El costo del vacío de liderazgo
Perú es el segundo mayor exportador mundial de cobre. Sin embargo, la paralización de licencias ambientales para nuevos proyectos mineros se ha extendido por más de 14 meses. Ninguno de los dos candidatos ha presentado un plan técnico para desbloquear estos procesos. La falta de claridad regulatoria frena la llegada de capitales extranjeros.
¿Qué marco legal regula esta segunda vuelta y sus controversias?
La Ley Orgánica de Elecciones (Ley N.° 26859) establece que el escrutinio debe concluir en 72 horas. La ONPE incumplió ese plazo. Además, el artículo 122 de la Constitución peruana garantiza el derecho al voto como derecho fundamental, no condicional. La decisión de postergar la votación sin una resolución judicial previa vulnera el principio de legalidad.
Datos Clave
- Keiko Fujimori obtuvo el 16,97% de los votos; Rafael López Aliaga, el 14,9%.
- Más de 1 millón de ciudadanos no pudieron votar por fallas institucionales.

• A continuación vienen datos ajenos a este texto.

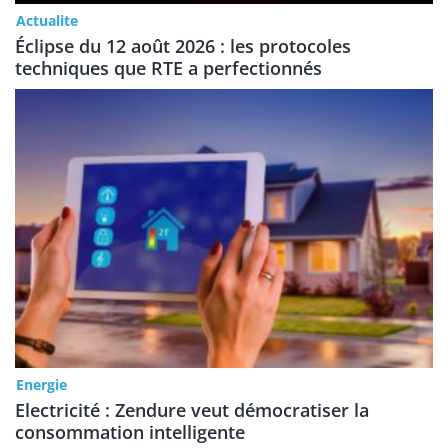
Actualite
Éclipse du 12 août 2026 : les protocoles
techniques que RTE a perfectionnés
Energie
Electricité : Zendure veut démocratiser la
consommation intelligente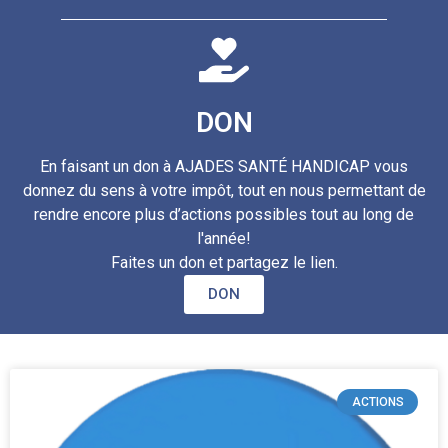
DON
En faisant un don à AJADES SANTÉ HANDICAP vous
donnez du sens à votre impôt, tout en nous permettant de
rendre encore plus d’actions possibles tout au long de
l'année!
Faites un don et partagez le lien.
DON
ACTIONS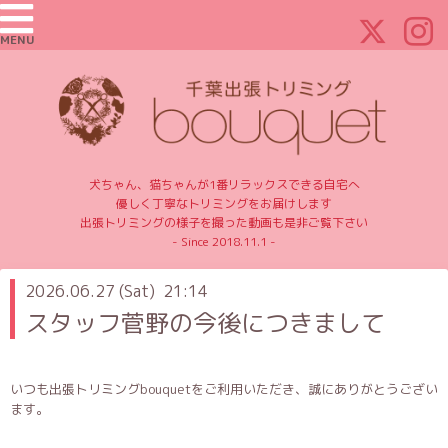
MENU
犬ちゃん、猫ちゃんが1番リラックスできる自宅へ
優しく丁寧なトリミングをお届けします
出張トリミングの様子を撮った動画も是非ご覧下さい
- Since 2018.11.1 -
2026.06.27 (Sat) 21:14
スタッフ菅野の今後につきまして
いつも出張トリミングbouquetをご利用いただき、誠にありがとうござい
ます。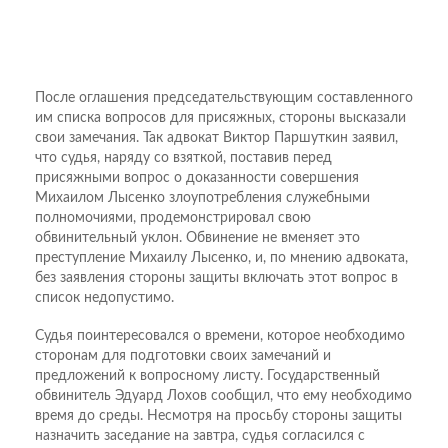
После оглашения председательствующим составленного
им списка вопросов для присяжных, стороны высказали
свои замечания. Так адвокат Виктор Паршуткин заявил,
что судья, наряду со взяткой, поставив перед
присяжными вопрос о доказанности совершения
Михаилом Лысенко злоупотребления служебными
полномочиями, продемонстрировал свою
обвинительный уклон. Обвинение не вменяет это
преступление Михаилу Лысенко, и, по мнению адвоката,
без заявления стороны защиты включать этот вопрос в
список недопустимо.
Судья поинтересовался о времени, которое необходимо
сторонам для подготовки своих замечаний и
предложений к вопросному листу. Государственный
обвинитель Эдуард Лохов сообщил, что ему необходимо
время до среды. Несмотря на просьбу стороны защиты
назначить заседание на завтра, судья согласился с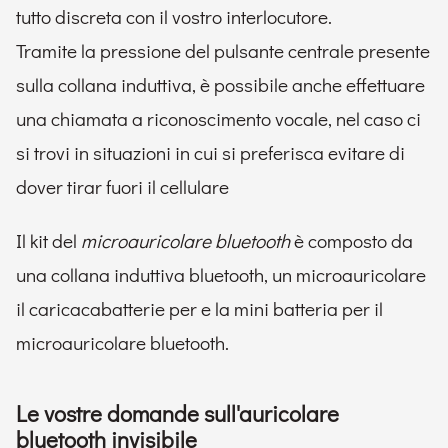
tutto discreta con il vostro interlocutore.
Tramite la pressione del pulsante centrale presente
sulla collana induttiva, è possibile anche effettuare
una chiamata a riconoscimento vocale, nel caso ci
si trovi in situazioni in cui si preferisca evitare di
dover tirar fuori il cellulare
Il kit del
microauricolare bluetooth
è composto da
una collana induttiva bluetooth, un microauricolare
il caricacabatterie per e la mini batteria per il
microauricolare bluetooth.
Le vostre domande sull'auricolare
bluetooth invisibile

- El 70% de los candidatos cambió de partido entre elecciones.
- La ONPE opera con un presupuesto 12% menor que en 2021.
- El sol peruano cayó 3,2% frente al dólar tras los resultados preliminares.
La segunda vuelta no es solo una contienda entre dos figuras. Es un termómetro de la salud institucional del Perú. La baja participación, los errores técnicos y la ausencia de propuestas económicas concretas evidencian un sistema político en crisis. La confianza ciudadana no se recupera con discursos, sino con transparencia, capacidad ejecutiva y respeto al marco legal.